Exercise requirements: Copy out the entries below exactly as they stand, but only from the line containing "Vanliga verktyg" through the line containing "V1x có lõi bên".

Extracted entries: Begin

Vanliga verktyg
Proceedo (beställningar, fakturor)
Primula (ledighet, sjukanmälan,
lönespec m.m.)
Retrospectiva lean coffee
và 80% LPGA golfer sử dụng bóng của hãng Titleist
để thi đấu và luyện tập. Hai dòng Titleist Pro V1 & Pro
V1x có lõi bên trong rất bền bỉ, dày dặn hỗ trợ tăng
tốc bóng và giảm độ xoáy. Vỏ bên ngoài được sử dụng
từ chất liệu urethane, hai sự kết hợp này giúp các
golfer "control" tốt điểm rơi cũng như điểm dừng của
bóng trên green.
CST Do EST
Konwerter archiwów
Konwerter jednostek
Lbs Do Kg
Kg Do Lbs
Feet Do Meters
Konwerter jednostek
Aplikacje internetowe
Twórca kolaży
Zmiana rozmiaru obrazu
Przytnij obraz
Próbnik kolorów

Extracted entries: End
Extracted entries: Begin

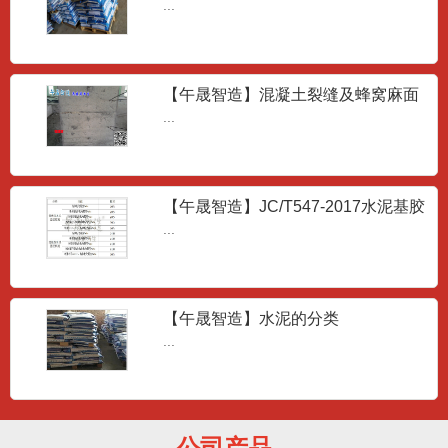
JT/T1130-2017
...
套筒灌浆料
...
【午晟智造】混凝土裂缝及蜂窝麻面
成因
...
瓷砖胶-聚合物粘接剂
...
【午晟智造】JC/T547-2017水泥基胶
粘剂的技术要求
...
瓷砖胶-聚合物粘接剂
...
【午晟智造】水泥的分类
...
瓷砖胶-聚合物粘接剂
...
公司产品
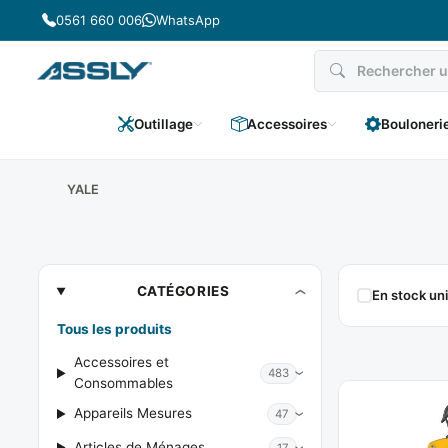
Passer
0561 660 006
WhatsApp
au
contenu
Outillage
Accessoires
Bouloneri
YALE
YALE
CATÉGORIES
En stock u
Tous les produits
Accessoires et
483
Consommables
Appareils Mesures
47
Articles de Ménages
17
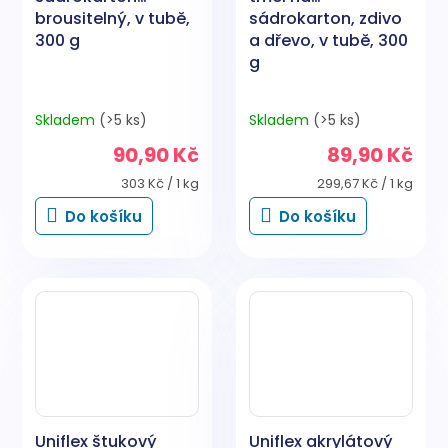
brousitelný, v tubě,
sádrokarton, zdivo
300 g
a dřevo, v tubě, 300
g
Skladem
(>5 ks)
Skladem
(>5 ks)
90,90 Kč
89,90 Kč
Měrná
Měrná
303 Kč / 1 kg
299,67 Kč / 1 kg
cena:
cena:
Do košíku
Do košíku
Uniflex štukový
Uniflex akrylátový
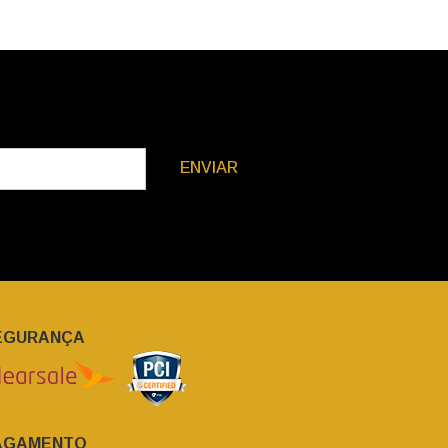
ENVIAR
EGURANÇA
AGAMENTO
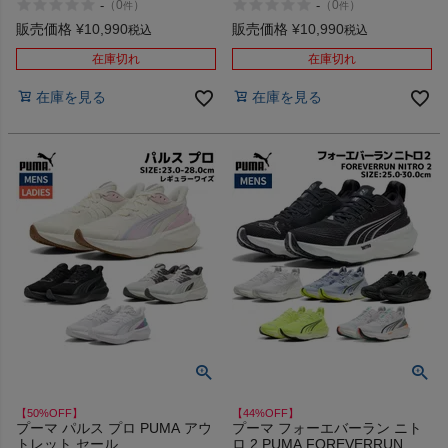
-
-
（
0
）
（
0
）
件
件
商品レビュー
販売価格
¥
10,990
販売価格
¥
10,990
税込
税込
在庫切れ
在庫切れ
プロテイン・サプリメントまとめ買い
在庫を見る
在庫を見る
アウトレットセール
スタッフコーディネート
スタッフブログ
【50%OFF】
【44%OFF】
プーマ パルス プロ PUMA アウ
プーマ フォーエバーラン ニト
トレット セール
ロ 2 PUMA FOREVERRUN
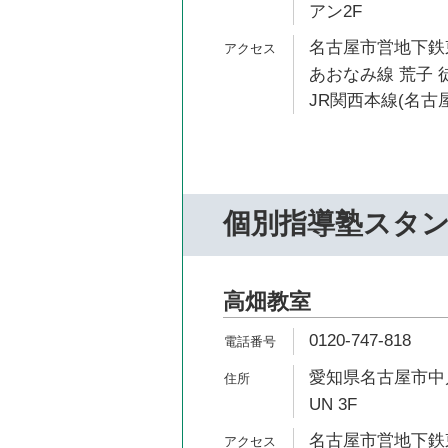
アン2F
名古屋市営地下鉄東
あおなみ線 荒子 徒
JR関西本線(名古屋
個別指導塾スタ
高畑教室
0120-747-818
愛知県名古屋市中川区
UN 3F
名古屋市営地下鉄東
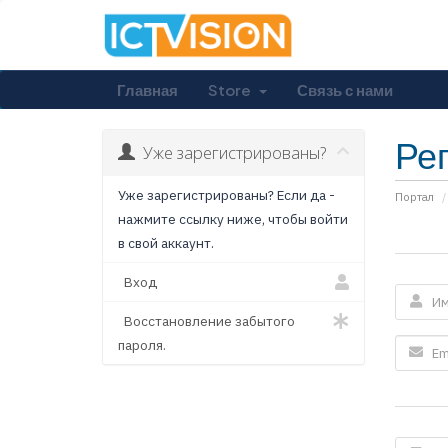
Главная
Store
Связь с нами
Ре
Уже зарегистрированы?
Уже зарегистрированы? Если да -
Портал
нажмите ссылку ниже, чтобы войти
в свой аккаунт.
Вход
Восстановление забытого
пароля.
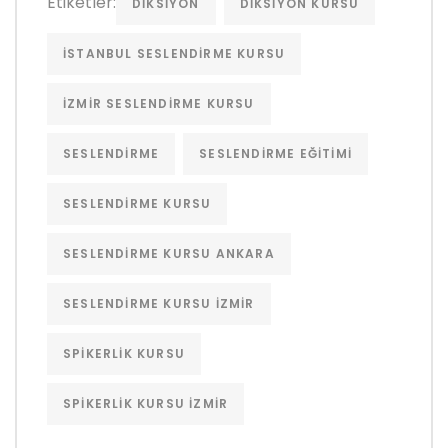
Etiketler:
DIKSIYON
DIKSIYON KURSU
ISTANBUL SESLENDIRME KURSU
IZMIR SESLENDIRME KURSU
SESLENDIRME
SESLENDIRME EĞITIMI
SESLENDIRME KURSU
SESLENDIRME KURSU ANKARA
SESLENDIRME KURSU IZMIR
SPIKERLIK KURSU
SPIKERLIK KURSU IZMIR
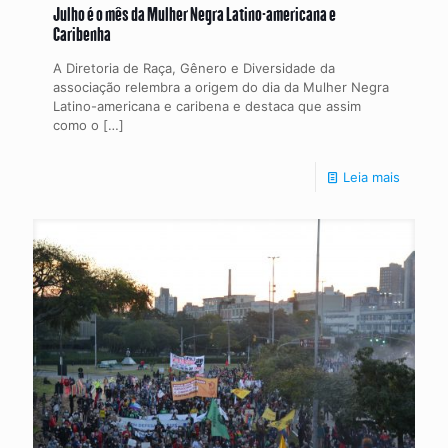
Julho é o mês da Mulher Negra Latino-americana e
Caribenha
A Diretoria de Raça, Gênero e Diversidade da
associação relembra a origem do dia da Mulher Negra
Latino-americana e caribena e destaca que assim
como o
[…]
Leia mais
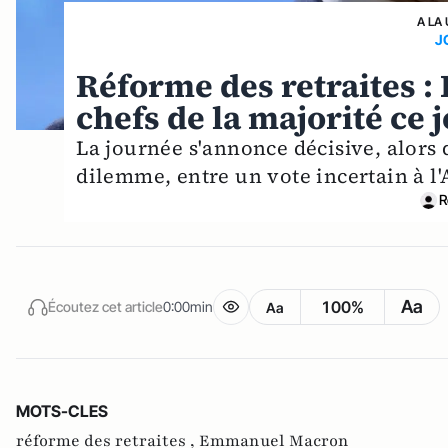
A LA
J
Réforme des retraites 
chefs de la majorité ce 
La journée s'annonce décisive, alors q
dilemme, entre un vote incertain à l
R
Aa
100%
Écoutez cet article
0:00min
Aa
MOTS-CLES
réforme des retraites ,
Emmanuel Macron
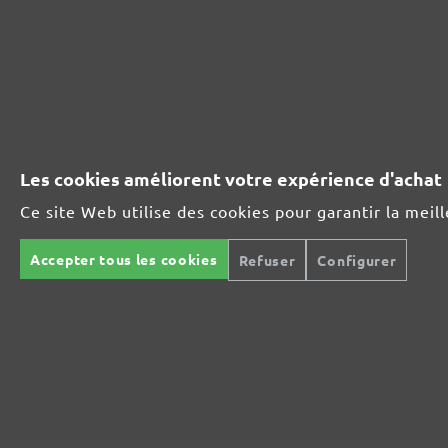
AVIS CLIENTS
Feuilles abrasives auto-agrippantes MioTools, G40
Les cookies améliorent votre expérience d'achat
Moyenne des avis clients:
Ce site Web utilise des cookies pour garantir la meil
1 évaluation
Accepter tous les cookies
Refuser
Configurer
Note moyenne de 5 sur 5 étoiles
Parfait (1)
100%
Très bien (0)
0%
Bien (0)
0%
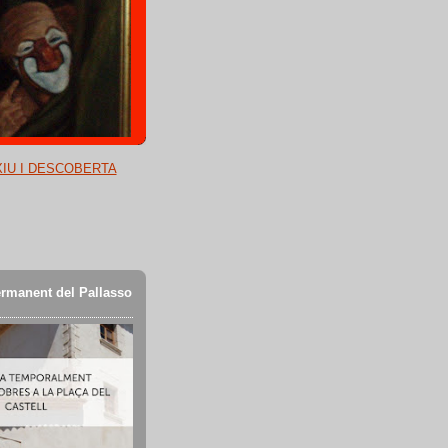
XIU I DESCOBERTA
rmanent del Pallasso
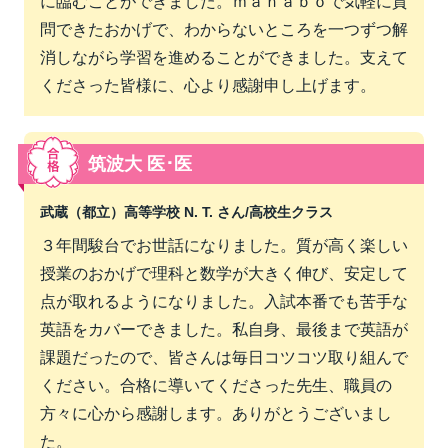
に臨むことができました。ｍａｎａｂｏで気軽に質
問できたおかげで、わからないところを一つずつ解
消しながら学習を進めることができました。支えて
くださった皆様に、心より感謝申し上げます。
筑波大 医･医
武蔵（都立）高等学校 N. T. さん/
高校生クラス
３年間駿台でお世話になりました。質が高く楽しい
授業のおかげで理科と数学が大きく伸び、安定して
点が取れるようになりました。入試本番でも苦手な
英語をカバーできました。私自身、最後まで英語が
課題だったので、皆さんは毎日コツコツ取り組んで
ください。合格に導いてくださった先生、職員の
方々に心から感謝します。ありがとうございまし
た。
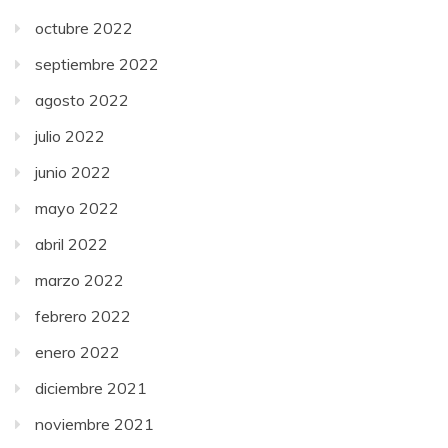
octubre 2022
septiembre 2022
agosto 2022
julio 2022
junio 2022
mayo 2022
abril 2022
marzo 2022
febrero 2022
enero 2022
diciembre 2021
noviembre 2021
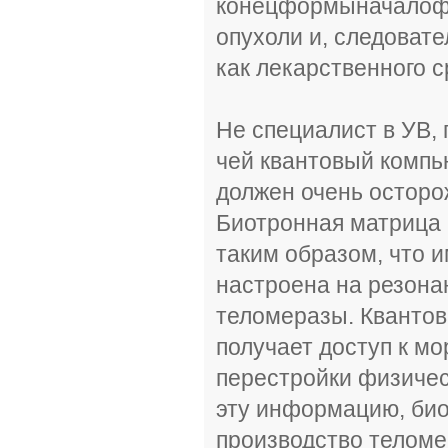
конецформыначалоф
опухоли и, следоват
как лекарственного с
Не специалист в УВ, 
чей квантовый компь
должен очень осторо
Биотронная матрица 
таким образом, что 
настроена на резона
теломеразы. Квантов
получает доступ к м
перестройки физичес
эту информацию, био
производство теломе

Extracted entries: End

Answer for the task:
Vanliga verktyg
Proceedo (beställningar, fakturor)
Primula (ledighet, sjukanmälan,
lönespec m.m.)
Retrospectiva lean coffee
và 80% LPGA golfer sử dụng bóng của hãng Titleist
để thi đấu và luyện tập. Hai dòng Titleist Pro V1 & Pro
V1x có lõi bên trong rất bền bỉ, dày dặn hỗ trợ tăng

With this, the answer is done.